Марию увели, накинув на плечи казенный серый тулуп.
* * *
В тот вечер Мария не вернулась. И не только в тот вечер.
Санитары оставили адрес больницы, и Катя поехала туда. Больница была далеко от дома. Она долго ехала сначала на одном трамвае, потом пересела на другой… Пошли маленькие деревянные домики в сугробах засыпанных снегом садов.
Больница стояла на пригорке. К маме ее не пустили. Сказали, чтобы приехала через неделю. «Твоей маме в больнице хорошо, она поправляется».
Хлебную карточку Марии не взяли, а до конца декабря еще оставалось много дней.
Рано утром Катя шла к хлебному ларьку, покупала хлеб; пока добиралась до школы в Долгий переулок мимо Девички и Академии Фрунзе, весь хлеб съедала.
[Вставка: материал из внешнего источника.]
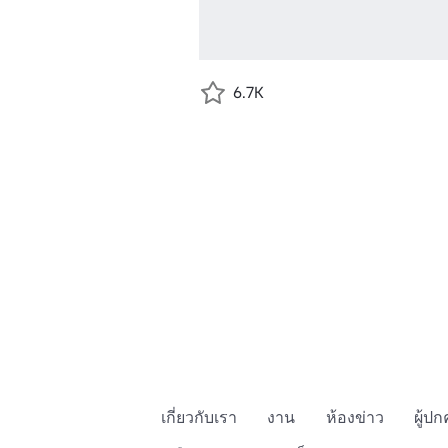
6.7K
เกี่ยวกับเรา
งาน
ห้องข่าว
ผู้ป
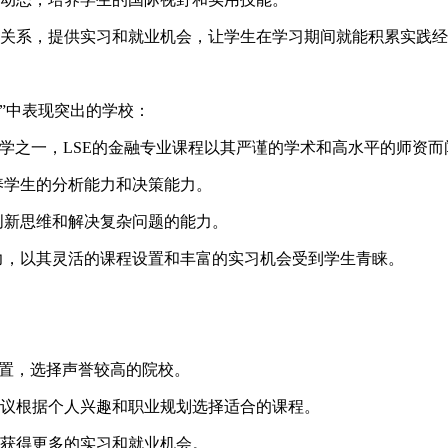
关系，提供实习和就业机会，让学生在学习期间就能积累实践经
”中表现突出的学校：
学之一，LSE的金融专业课程以其严谨的学术和高水平的师资而
养学生的分析能力和决策能力。
创新思维和解决复杂问题的能力。
力，以其灵活的课程设置和丰富的实习机会受到学生青睐。
位置，选择声誉较高的院校。
议根据个人兴趣和职业规划选择适合的课程。
获得更多的实习和就业机会。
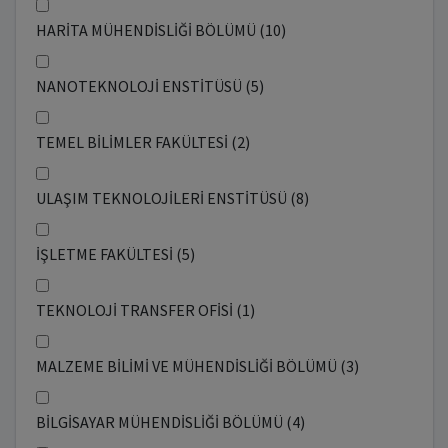
HARİTA MÜHENDİSLİĞİ BÖLÜMÜ (10)
NANOTEKNOLOJİ ENSTİTÜSÜ (5)
TEMEL BİLİMLER FAKÜLTESİ (2)
ULAŞIM TEKNOLOJİLERİ ENSTİTÜSÜ (8)
İŞLETME FAKÜLTESİ (5)
TEKNOLOJİ TRANSFER OFİSİ (1)
MALZEME BİLİMİ VE MÜHENDİSLİĞİ BÖLÜMÜ (3)
BİLGİSAYAR MÜHENDİSLİĞİ BÖLÜMÜ (4)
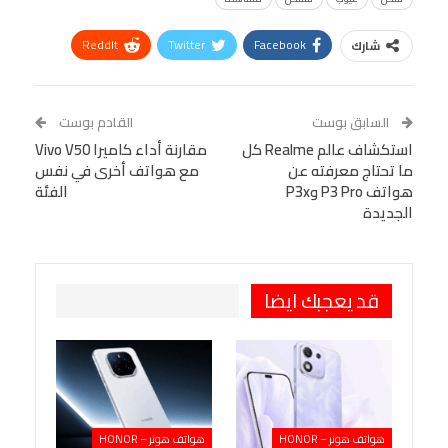
ReddIt
Twitter
Facebook
شارك
Linkedin
Facebook Messenger
WhatsApp
Telegram
Tumblr
السابق بوست
القادم بوست
البريد الإلكتروني
استكشاف عالم Realme كل
StumbleUpon
VK
مقارنة أداء كاميرا Vivo V50
ما تحتاج معرفته عن
مع هواتف أخرى في نفس
Viber
BlackBerry
LINE
Digg
هواتف P3 Pro وP3x
الفئة
الجديدة
طباعة
OK.ru
Pinterest
قد يعجبك ايضا
هواتف هونر – HONOR
هواتف هونر – HONOR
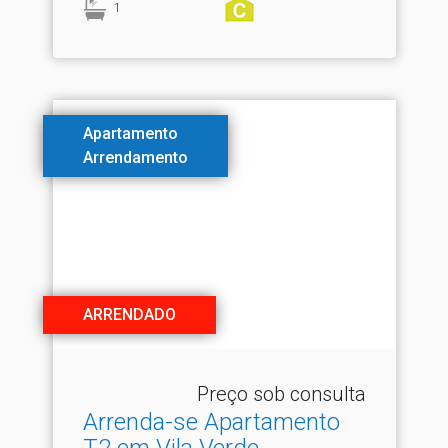
1
Apartamento
Arrendamento
ARRENDADO
Preço sob consulta
Arrenda-se Apartamento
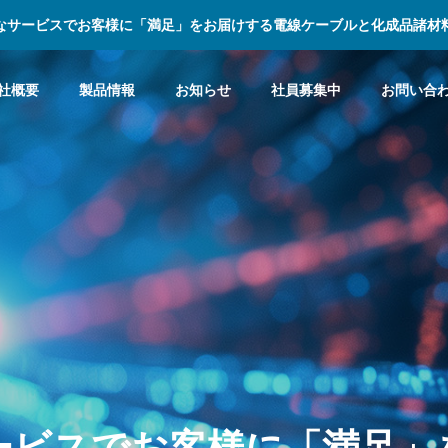
なサービスでお客様に「満足」をお届けする電線ケーブルと化成品諸材
社概要
製品情報
お知らせ
社員募集中
お問い合
ー
ビ
ス
で
お
客
様
に
「
満
足
」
Во время большой перемены в класс приносили горячий чай и маленький бублик с кусочком сахара; бублик Катя прятала для мамы. В классах все сидели в пальто. Но в школьной библиотеке топили чугунную печь, черная и длинная труба которой выходила в оконную форточку. После уроков Катя шла в библиотеку и находилась там до сумерек. Здесь она учила уроки, помогала библиотекарше менять книги, читала сама, а вечером шла домой. В маленькой комнате давно не топили, поэтому стена была всегда покрыта слоем изморози.